- _Dataset entries_:

<<<<

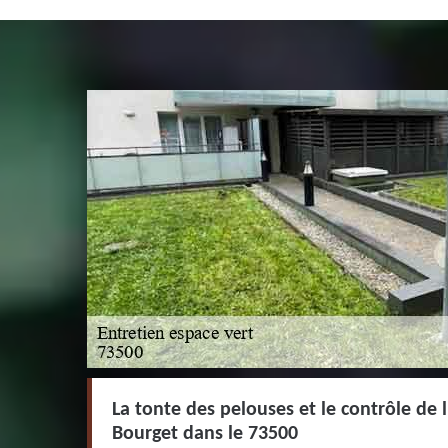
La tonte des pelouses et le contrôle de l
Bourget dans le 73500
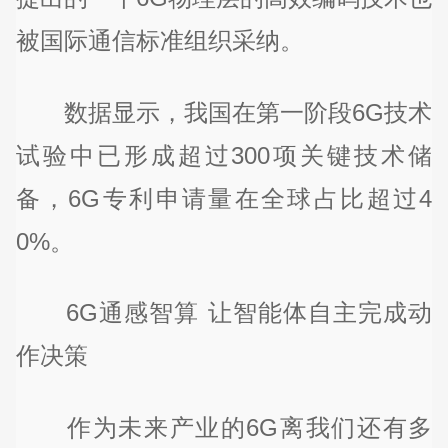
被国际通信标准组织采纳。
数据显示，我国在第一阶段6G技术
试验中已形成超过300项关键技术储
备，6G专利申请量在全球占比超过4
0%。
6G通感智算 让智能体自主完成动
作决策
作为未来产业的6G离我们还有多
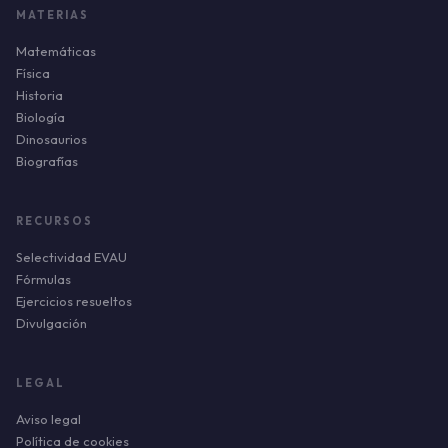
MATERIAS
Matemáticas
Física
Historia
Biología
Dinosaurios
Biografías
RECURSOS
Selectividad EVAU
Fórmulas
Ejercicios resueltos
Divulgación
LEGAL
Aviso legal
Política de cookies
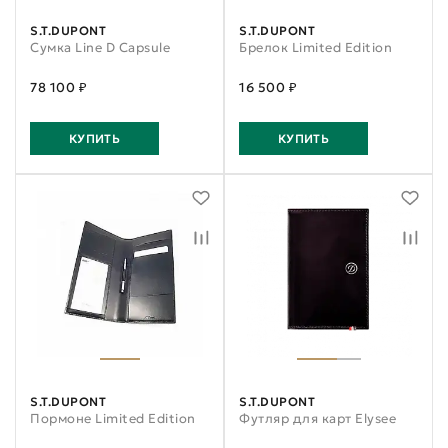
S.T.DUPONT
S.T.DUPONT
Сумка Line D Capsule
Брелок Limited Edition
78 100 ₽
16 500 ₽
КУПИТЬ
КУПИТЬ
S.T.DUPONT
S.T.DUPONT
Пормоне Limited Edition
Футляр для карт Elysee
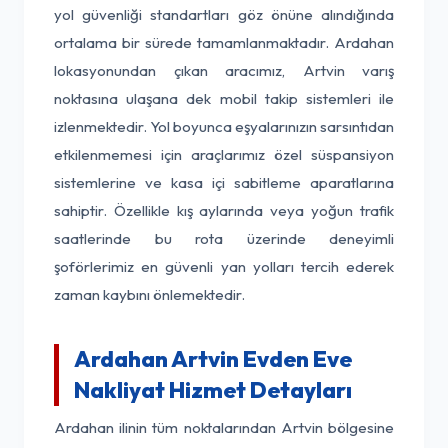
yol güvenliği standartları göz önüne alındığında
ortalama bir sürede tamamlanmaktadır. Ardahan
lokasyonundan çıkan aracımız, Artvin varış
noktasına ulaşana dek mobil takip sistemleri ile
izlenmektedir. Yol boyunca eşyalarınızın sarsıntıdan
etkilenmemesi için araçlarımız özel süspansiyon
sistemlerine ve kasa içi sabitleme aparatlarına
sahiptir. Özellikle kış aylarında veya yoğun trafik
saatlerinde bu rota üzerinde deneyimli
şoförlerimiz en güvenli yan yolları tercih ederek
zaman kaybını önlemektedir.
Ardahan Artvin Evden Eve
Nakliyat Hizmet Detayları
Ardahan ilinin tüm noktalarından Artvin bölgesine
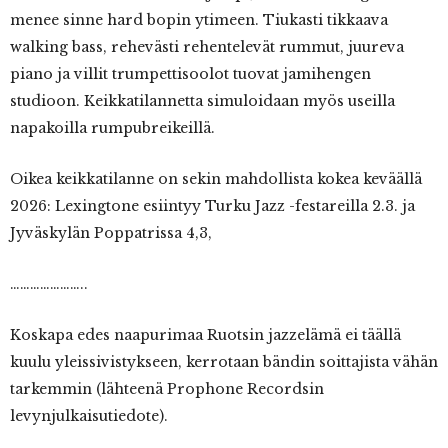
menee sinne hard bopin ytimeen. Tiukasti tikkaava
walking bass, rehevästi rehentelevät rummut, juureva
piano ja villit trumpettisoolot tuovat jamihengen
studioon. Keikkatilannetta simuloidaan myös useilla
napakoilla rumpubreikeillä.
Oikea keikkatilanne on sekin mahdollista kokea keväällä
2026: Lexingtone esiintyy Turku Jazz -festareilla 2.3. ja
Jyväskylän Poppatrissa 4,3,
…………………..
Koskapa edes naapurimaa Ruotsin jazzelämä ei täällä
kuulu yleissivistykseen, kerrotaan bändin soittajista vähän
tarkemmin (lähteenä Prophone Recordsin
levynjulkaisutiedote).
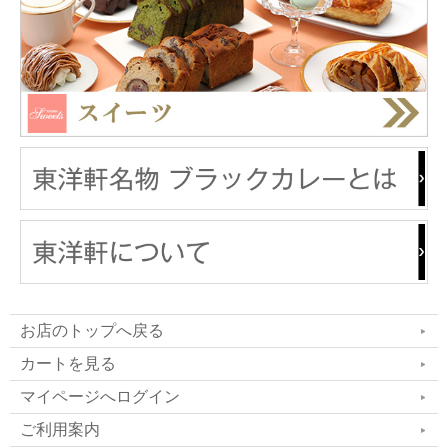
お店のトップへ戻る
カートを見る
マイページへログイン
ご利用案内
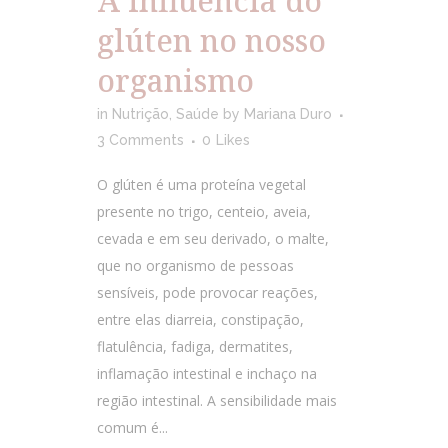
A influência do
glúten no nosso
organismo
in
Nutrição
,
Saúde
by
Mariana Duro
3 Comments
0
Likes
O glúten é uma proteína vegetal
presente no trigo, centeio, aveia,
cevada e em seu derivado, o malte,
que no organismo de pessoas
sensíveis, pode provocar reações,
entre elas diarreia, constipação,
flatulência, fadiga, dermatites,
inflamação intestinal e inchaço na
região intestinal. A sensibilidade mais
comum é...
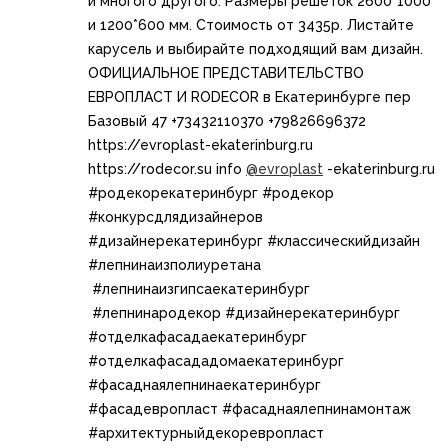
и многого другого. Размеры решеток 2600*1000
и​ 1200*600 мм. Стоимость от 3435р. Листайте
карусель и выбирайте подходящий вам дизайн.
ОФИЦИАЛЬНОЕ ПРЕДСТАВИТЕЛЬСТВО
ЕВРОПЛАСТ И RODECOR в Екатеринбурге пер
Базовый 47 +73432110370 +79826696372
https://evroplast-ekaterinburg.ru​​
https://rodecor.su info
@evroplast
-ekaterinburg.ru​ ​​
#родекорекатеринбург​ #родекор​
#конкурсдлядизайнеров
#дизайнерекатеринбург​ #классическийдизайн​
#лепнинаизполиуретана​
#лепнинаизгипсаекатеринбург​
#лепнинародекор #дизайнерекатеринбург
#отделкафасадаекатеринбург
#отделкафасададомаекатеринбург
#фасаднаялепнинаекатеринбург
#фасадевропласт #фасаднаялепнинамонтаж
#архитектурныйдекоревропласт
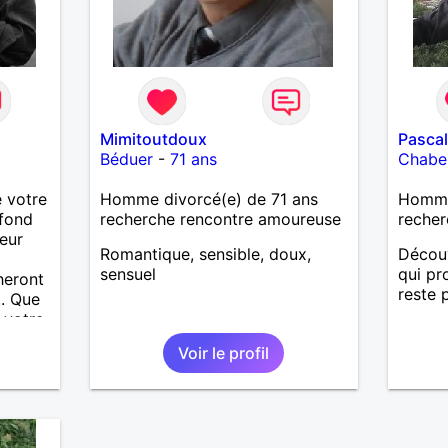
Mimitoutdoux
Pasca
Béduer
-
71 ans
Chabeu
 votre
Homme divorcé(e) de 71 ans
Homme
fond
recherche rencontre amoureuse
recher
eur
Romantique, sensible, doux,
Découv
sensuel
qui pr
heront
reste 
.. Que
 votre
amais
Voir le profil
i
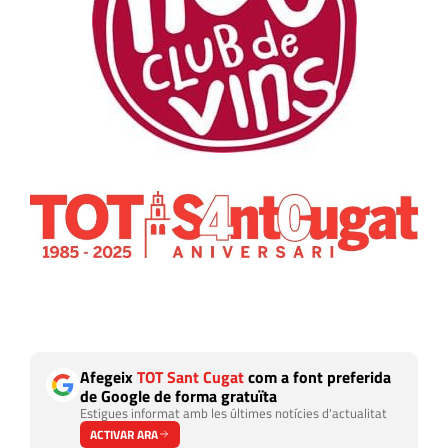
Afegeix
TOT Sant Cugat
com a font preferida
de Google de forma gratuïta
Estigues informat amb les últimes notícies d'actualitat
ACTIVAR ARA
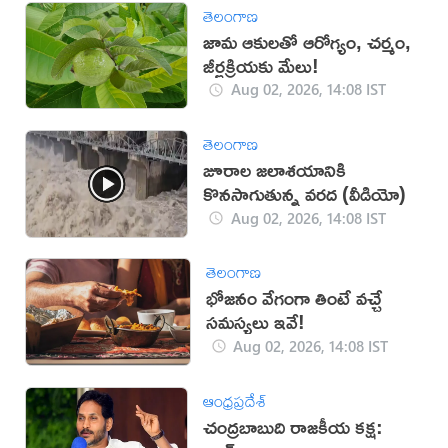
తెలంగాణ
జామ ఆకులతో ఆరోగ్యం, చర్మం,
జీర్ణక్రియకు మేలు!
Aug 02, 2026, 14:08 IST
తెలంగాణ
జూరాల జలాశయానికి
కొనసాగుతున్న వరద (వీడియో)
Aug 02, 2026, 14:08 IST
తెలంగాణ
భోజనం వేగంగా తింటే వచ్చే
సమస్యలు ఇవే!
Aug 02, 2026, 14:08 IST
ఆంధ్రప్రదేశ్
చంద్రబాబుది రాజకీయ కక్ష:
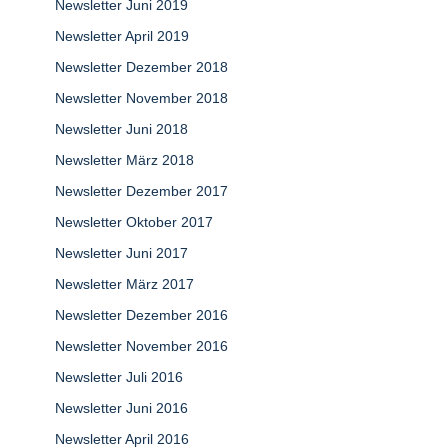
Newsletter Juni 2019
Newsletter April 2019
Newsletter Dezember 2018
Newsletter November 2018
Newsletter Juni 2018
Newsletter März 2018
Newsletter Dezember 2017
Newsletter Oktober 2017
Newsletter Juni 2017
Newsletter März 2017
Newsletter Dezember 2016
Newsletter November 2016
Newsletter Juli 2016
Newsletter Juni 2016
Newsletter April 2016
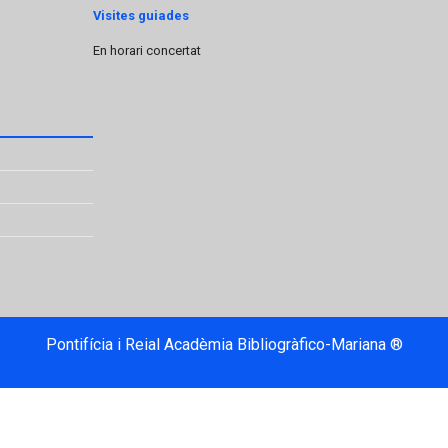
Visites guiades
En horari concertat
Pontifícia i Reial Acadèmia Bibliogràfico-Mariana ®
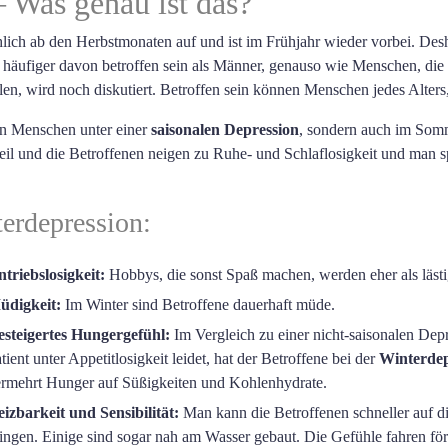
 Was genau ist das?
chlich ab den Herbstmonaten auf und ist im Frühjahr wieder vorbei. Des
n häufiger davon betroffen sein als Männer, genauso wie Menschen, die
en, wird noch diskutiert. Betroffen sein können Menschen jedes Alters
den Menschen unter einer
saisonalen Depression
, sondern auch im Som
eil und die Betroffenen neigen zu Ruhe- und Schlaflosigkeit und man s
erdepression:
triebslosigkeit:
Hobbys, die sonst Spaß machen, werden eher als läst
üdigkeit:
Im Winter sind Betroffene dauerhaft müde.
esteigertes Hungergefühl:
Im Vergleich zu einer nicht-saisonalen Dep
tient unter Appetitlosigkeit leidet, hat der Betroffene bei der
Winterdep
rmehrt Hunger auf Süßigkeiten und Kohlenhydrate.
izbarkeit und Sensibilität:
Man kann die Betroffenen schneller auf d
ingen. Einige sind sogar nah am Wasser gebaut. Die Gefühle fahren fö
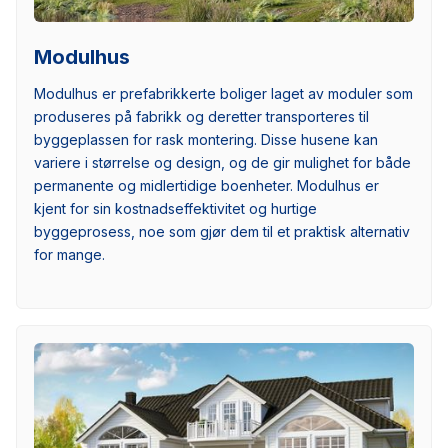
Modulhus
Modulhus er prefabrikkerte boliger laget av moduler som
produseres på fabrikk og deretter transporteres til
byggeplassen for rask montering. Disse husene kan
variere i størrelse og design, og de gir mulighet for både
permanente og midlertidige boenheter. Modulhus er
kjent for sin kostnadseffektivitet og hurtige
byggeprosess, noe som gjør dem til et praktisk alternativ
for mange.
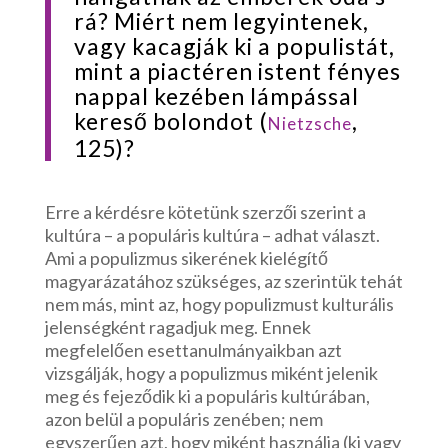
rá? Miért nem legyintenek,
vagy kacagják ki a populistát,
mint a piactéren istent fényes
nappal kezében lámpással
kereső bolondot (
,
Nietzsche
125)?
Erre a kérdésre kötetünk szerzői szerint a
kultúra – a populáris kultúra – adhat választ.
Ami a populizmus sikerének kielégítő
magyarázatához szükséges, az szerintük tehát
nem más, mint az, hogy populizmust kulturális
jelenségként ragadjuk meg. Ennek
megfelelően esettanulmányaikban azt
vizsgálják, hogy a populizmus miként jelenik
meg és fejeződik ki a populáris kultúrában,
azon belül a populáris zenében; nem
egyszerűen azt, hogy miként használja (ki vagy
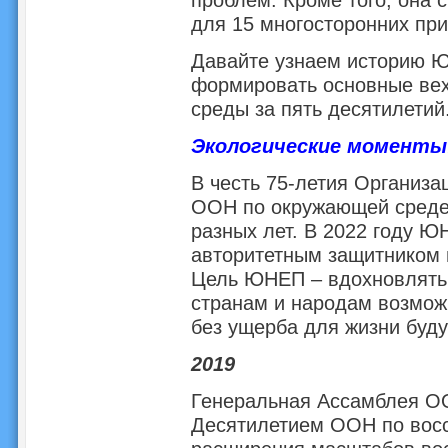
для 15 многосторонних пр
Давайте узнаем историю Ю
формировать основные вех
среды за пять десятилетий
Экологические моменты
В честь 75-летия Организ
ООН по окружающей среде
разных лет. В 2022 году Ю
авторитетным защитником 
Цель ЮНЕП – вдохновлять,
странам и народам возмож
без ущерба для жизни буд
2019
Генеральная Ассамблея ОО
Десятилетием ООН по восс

>>>>

- _Try it_: Lines of the material above that contain the string "Dezember" must be counted; respond with the total alone.

- _Your solution_: 3